Now, I have installed another OS on my computer before.  While not exactly an official OS, I did partition my hard drive in the past to install and play around with the Windows 8 Consumer Preview and the Windows 8 Release Preview, and they both worked flawlessly.  Side note; I have tried installing the Windows 10 Technical Preview and while installation has gone flawlessly, using the OS hasn’t worked for me (which obviously sucks).

I used what little blank DVDs I had lying around to burn the PCLinuxOS LiveCD.  I did originally try to create a Live USB but every time I tried to boot the USB, the ISO would not boot.  Running the LiveCD caused multiple issues, and this mainly had to deal with the video driver. Or the card itself. I still don’t know to this day.  What would happen is after the splash, the screen would go black and not turn back on.  I can still interact with the LiveCD using the keyboard (and mouse, though what good is a mouse when you can’t see the pointer), but attempting to use a computer with a screen that isn’t turned on isn’t exactly optimal.  I could be wrong though.

Google searches proved fruitless.  What did work was an option on the LiveCD to boot the OS with a video driver safe option.  What this essentially does (or at least what I think it does) is use a generic video driver to run the graphics.  Using this, I ran through the installation process and successfully installed PCLinuxOS on my machine.

So all is good now, right? Nope. Boots without the video driver safe mode option brought more problems.  I would boot into a black screen – but a screen in the on state – and not see anything.  I could move my mouse around but there was nothing on my desktop.  Nothing to interact with.  It’s aggravating.  Partially saddening.  How does one use a new OS without even seeing what needs to be seen?

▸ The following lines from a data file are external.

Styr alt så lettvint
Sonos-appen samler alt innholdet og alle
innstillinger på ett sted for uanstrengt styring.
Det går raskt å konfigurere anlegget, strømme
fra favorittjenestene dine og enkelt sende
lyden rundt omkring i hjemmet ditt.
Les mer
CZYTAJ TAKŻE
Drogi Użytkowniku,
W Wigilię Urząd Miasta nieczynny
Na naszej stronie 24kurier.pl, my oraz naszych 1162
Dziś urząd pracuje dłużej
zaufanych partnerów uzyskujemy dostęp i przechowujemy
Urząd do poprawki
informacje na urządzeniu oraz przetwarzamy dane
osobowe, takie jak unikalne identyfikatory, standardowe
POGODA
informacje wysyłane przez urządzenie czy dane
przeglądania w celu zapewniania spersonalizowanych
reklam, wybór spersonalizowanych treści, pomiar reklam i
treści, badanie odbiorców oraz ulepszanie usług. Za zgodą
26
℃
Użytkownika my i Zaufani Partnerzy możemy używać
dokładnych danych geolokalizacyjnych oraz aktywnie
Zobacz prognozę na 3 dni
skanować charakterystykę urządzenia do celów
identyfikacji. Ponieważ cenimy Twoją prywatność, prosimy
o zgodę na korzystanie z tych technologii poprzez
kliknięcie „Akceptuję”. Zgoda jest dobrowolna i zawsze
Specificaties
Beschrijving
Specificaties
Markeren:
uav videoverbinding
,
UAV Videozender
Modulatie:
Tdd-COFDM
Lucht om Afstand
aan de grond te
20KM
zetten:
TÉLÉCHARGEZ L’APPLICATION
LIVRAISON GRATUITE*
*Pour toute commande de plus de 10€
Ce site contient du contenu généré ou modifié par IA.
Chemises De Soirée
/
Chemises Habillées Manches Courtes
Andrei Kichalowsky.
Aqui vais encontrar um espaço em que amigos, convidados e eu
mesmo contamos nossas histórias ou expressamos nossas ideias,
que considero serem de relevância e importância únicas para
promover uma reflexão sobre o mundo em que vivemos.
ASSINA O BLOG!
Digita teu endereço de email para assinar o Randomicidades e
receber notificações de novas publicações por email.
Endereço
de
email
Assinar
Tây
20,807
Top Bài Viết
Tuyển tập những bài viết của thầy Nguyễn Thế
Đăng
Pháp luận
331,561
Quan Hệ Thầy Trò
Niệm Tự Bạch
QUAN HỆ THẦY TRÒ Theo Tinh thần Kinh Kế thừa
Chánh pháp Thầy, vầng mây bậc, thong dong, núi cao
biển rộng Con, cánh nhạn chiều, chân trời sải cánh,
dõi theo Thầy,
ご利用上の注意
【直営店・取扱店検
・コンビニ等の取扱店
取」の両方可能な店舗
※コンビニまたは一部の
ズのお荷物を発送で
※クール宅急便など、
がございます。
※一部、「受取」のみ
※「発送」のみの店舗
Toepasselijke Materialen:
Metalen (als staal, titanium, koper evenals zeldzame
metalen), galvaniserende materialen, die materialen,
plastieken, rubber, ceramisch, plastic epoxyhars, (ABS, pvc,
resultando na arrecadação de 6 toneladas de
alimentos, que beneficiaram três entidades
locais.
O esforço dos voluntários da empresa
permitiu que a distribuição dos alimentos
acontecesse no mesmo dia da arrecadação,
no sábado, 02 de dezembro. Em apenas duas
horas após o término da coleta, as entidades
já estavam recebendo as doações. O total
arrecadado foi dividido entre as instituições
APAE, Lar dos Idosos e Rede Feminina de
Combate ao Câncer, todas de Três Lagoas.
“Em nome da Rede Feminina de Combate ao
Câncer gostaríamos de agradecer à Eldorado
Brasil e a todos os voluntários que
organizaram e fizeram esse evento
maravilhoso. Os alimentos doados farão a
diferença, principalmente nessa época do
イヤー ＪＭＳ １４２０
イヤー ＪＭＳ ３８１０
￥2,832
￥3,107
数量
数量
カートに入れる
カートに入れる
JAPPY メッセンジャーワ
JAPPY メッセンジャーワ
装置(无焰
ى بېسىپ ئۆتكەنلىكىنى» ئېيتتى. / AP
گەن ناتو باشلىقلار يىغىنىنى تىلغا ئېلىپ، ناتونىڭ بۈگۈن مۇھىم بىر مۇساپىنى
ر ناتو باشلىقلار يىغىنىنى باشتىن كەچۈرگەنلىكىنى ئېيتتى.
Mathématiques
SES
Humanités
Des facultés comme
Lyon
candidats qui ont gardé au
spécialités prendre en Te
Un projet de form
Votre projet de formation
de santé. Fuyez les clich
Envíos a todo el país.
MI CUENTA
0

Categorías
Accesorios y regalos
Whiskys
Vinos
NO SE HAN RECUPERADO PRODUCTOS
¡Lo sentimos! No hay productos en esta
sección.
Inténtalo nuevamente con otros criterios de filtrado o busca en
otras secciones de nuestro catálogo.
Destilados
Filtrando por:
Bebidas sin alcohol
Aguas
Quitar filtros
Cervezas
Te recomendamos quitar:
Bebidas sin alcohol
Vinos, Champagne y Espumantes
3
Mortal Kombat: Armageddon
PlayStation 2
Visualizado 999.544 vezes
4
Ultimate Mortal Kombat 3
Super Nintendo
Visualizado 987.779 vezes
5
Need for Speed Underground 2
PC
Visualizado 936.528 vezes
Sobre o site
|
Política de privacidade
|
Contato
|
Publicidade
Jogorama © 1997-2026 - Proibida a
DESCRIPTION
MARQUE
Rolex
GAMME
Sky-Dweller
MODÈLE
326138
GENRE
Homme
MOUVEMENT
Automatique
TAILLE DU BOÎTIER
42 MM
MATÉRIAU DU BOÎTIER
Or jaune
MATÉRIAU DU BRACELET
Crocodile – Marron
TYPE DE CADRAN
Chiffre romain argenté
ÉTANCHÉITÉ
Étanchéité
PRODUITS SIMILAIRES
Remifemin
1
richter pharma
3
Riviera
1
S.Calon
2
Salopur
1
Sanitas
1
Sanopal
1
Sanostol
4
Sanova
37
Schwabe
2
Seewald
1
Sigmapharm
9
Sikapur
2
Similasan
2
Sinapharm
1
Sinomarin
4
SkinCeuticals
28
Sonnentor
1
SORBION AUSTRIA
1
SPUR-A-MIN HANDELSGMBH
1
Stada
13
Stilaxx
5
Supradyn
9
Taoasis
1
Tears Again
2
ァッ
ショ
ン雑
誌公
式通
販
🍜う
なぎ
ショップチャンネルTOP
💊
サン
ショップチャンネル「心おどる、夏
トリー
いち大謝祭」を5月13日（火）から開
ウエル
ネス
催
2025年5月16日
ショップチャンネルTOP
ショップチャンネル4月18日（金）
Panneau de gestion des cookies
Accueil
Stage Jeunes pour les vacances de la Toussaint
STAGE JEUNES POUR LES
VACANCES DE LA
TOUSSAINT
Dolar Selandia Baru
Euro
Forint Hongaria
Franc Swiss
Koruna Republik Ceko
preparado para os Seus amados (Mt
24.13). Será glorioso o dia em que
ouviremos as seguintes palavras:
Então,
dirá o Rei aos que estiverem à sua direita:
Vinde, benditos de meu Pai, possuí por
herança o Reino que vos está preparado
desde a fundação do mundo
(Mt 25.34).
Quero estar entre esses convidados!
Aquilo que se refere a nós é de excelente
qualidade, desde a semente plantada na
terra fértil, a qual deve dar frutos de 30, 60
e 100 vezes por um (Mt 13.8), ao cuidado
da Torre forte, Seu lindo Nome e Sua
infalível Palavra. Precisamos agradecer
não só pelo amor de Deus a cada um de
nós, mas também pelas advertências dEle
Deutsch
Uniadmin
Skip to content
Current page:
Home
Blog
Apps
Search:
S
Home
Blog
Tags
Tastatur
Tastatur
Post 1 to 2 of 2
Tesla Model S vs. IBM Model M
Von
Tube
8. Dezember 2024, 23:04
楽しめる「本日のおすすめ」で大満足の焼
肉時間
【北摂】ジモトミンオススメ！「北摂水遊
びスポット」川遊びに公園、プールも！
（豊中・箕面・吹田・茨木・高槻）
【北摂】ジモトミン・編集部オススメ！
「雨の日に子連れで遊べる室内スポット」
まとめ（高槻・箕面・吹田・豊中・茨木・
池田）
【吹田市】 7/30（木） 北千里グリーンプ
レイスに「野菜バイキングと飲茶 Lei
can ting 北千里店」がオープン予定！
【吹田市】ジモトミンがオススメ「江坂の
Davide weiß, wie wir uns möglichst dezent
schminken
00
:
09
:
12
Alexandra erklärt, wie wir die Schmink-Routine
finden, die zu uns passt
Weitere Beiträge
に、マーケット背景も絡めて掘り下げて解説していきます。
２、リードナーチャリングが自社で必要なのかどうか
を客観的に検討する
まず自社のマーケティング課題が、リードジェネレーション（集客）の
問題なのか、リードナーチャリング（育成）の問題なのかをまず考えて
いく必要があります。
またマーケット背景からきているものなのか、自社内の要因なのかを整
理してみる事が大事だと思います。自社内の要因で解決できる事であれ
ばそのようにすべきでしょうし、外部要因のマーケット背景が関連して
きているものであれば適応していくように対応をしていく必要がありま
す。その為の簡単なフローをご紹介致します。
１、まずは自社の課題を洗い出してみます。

So I reinstalled PCLinuxOS.  Multiple times.  Each new installation led to no new solution to my problem.  That was, until I took a look at some of the boot command appends(? is that the proper name for it idk).  What I’m currently doing now is running PCLinuxOS with the following boot command append:


This forces the video driver safe option to boot with the rest of the OS.  Until I can find a way to make my AMD card play nice with Linux (which may be never but fingers crossed), I’ll have to keep this boot command appended.  While this allows me to see a desktop, I lose two things:

  • Full control of my display resolution. My display’s only resolution options are 1366 x 768 and 1368 x 768 (as stated in my About me section, my display is a 1366 x 768), and every boot defaults to a 1368 x 768 resolution.  This isn’t too big of a problem, but the display shifts to the side every time I move my mouse to the side of the screen.
  • No external output support.  This is a big one for me.  On Windows, I use an old Samsung SyncMaster 715v (1280 x 1024) as a secondary monitor.  I cannot express how useful multiple displays are for productivity (where productivity = multiple useless internet windows on both displays but you get the point).  You’ve heard the quote “Two heads are better than one”, right? Replace head with screens, or consider a screen to be a head and you understand my philosophy.  While I really appreciate virtual desktops, nothing beats simultaneous hardware displays.

And it’s really unfortunate.  But thankfully, what I have at the moment works, which is what’s important.  I know that tinkering with the video settings will screw everything up, and as much as I want to try to create an optimal setup for my computer, I don’t want to go through this process all over again.


4 thoughts on “First date(s) with Linux were terrible

  1. Ah, yes, Linux can be like that sometimes: there are situations where things just work and work well, and there are other situations where things should just work but you have no idea why it doesn’t, even after searching. Most of the time, it’s just something small that was overlooked or wasn’t done, but there are the odd times when it just can’t be done with what’s out there now. I’m glad it hasn’t deterred you from keeping on with Linux.

    As for your issues, I think I can help out.

    You are correct in saying that the safe option uses the generic video driver, vesa, to run the graphics.

    What you call “boot command appends” are actually called “boot parameters” or “boot options”.

    I’m guessing you’re missing the driver for your card. The one your looking for is in the x11-video-ati package. Once you install that, remove the xdriver=vesa boot option. You can use xdriver=radeon to force it to use that driver (you can make it permanent by editing /boot/grub/menu.lst as root).

    If that doesn’t take care of your display resolution, go to System Settings > Size & Orientation, configure the settings and save as default. That should also suffice for multiple monitors, but if not, install arandr and try using that.

    Let us know how it turns out!

    Trivia: “multi-monitor” is also called “multi-head”.

    • Thanks! Unfortunately I’ve now lost my GUI and I’m stuck in command line, but my video drivers work now. Putting xdriver=radeon gives me a black screen.

      • According to the Arch Linux wiki, having nomodeset or vga= in your boot parameters will prevent the driver from loading. The vga option is present in my PCLOS virtual machine. If they’re present, try removing them.
        Maybe you could post your command line options?